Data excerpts
⁂

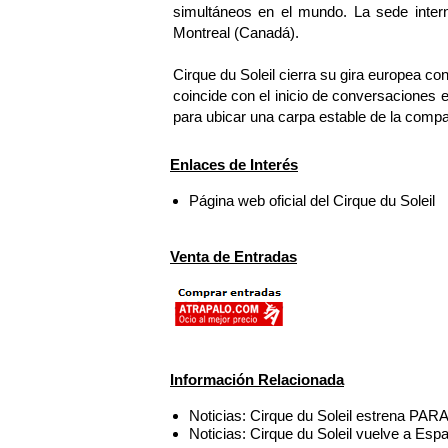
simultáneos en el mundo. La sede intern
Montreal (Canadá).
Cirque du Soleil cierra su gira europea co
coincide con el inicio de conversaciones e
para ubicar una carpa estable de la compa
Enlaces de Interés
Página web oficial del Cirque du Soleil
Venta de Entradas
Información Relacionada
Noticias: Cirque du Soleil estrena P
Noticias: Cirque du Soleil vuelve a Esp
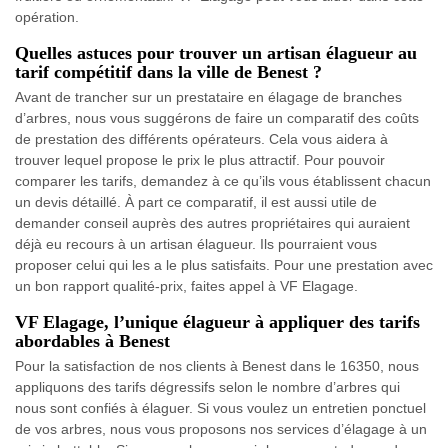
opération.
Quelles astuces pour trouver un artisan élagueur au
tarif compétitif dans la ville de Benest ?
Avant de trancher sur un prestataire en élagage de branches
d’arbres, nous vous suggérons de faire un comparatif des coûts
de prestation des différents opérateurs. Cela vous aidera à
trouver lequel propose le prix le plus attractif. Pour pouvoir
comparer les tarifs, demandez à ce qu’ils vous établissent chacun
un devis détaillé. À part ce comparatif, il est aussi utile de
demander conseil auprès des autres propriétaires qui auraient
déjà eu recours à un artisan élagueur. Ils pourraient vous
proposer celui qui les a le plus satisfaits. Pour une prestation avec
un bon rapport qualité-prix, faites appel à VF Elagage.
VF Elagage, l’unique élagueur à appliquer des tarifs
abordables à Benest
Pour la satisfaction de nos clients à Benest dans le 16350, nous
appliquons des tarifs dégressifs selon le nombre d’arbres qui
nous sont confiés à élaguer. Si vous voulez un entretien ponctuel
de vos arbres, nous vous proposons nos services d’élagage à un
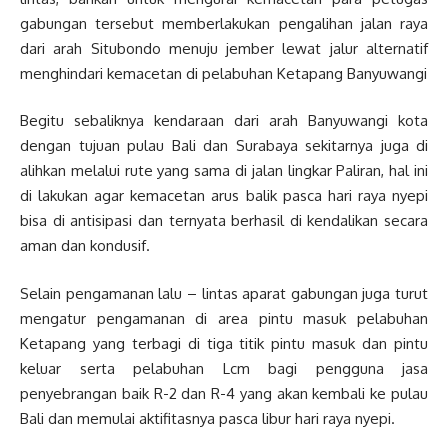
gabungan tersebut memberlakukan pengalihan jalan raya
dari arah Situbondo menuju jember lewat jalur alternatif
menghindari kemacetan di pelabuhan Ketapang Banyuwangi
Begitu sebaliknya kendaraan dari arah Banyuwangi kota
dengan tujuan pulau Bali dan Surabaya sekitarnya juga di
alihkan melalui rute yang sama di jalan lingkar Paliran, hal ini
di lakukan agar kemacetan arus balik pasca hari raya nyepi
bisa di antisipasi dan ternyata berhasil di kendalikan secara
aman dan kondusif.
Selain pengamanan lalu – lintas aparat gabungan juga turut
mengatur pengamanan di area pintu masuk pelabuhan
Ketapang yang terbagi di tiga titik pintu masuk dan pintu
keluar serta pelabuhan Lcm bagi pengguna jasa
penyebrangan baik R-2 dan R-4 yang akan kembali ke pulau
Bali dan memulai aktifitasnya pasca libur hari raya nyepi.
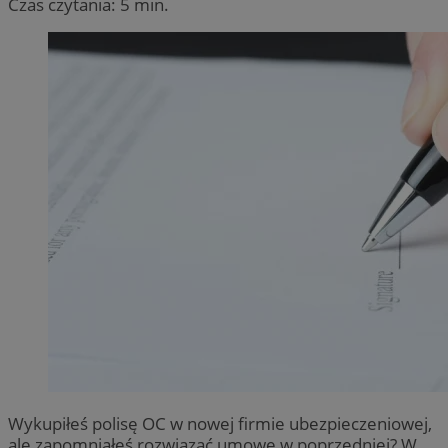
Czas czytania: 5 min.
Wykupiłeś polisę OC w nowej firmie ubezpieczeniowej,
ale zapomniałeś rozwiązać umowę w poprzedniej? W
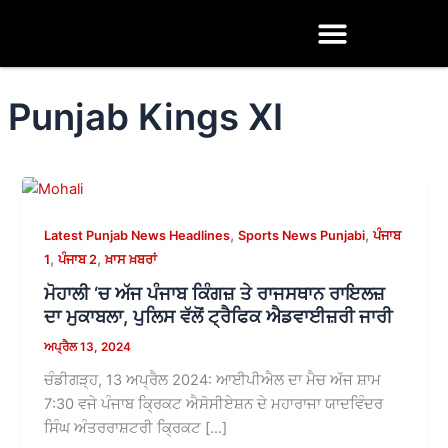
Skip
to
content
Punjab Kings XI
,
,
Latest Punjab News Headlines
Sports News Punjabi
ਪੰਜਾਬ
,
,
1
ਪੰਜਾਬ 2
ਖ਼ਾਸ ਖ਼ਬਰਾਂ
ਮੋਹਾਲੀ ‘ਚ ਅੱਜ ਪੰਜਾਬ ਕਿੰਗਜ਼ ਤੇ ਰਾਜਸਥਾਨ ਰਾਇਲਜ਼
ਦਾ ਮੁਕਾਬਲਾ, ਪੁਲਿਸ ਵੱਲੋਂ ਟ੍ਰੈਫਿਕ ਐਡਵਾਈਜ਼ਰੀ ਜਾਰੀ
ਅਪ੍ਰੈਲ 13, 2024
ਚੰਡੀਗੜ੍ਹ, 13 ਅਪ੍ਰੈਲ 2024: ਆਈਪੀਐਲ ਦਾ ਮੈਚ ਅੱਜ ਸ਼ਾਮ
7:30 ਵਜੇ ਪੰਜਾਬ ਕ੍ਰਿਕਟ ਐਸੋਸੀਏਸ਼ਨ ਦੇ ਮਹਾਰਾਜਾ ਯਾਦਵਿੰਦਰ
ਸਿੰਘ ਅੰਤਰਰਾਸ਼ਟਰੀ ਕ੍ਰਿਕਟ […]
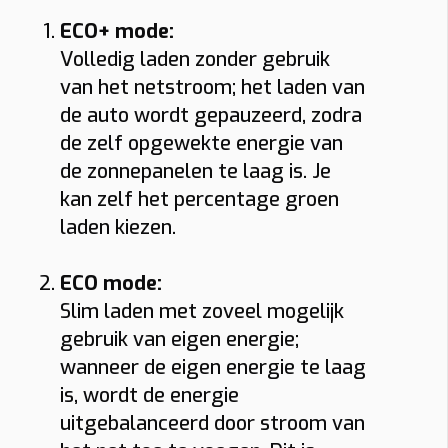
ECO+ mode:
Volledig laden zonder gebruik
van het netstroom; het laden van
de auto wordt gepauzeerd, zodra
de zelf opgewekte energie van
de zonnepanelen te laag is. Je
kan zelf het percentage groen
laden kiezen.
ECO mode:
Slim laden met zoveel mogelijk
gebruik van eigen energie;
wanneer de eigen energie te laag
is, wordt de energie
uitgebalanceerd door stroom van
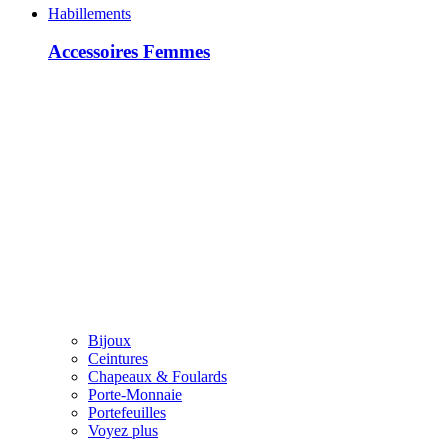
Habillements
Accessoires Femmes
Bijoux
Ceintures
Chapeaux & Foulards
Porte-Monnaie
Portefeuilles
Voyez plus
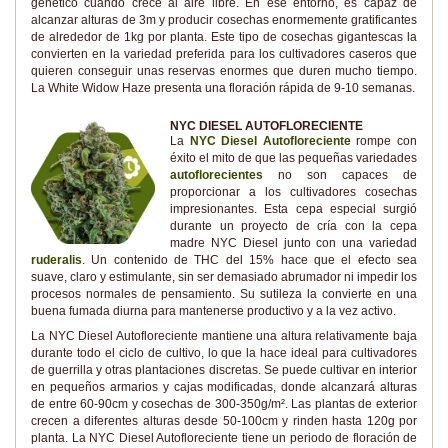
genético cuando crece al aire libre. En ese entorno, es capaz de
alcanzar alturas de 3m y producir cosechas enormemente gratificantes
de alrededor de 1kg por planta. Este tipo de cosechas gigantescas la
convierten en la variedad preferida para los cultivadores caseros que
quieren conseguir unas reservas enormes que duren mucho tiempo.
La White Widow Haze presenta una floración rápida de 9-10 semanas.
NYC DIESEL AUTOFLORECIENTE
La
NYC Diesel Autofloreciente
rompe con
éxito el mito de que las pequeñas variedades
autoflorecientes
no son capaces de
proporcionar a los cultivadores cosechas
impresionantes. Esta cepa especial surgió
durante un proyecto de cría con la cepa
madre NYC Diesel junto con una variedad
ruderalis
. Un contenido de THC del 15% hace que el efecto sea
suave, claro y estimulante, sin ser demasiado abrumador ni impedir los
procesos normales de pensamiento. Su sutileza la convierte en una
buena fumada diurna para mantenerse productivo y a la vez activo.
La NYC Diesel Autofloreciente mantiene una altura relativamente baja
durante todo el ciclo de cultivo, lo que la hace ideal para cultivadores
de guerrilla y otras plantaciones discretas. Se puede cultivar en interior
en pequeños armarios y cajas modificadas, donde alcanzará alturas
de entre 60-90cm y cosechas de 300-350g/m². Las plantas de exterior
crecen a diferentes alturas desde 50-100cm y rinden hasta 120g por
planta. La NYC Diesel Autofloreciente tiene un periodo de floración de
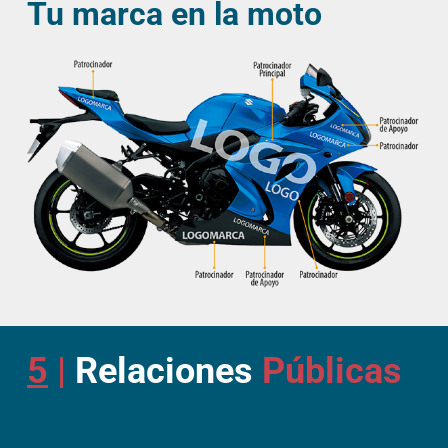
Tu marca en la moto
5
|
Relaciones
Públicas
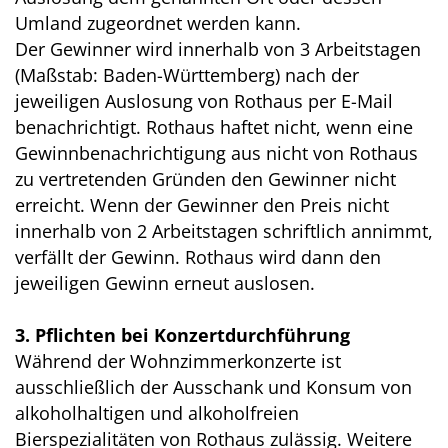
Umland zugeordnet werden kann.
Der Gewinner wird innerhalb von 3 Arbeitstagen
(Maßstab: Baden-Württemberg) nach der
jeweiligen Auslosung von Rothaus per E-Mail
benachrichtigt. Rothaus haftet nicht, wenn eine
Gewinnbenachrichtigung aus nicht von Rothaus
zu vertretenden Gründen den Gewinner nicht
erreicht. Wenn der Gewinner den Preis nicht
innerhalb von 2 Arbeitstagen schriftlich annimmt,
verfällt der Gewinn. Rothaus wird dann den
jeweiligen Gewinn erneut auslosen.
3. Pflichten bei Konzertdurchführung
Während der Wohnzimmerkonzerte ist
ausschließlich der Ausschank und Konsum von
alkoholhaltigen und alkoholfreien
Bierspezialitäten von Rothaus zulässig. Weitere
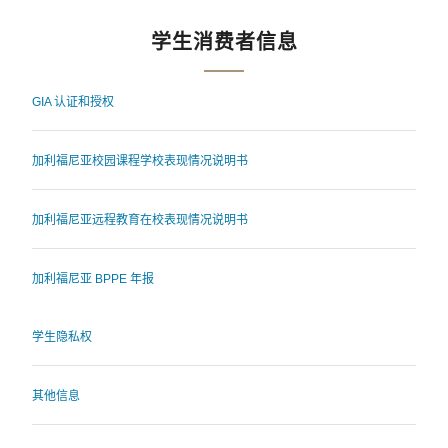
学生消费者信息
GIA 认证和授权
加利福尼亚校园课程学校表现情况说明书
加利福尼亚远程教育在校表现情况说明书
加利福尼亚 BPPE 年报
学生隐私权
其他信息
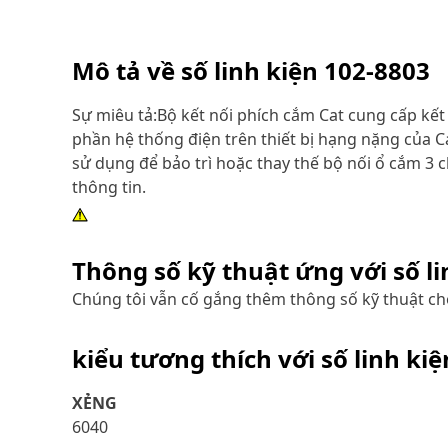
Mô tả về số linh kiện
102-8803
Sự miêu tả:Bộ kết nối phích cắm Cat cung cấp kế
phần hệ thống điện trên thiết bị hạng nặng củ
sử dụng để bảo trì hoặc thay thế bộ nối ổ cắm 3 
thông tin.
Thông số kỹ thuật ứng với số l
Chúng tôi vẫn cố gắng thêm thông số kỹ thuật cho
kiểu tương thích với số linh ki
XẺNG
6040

⁂

■ **PROBLEM DESCRIPTION**:
Determine the number of lines in the records that contain the word "trouver", and provide that number alone.

■ **OUTPUT FOR THIS EXERCISE**:
2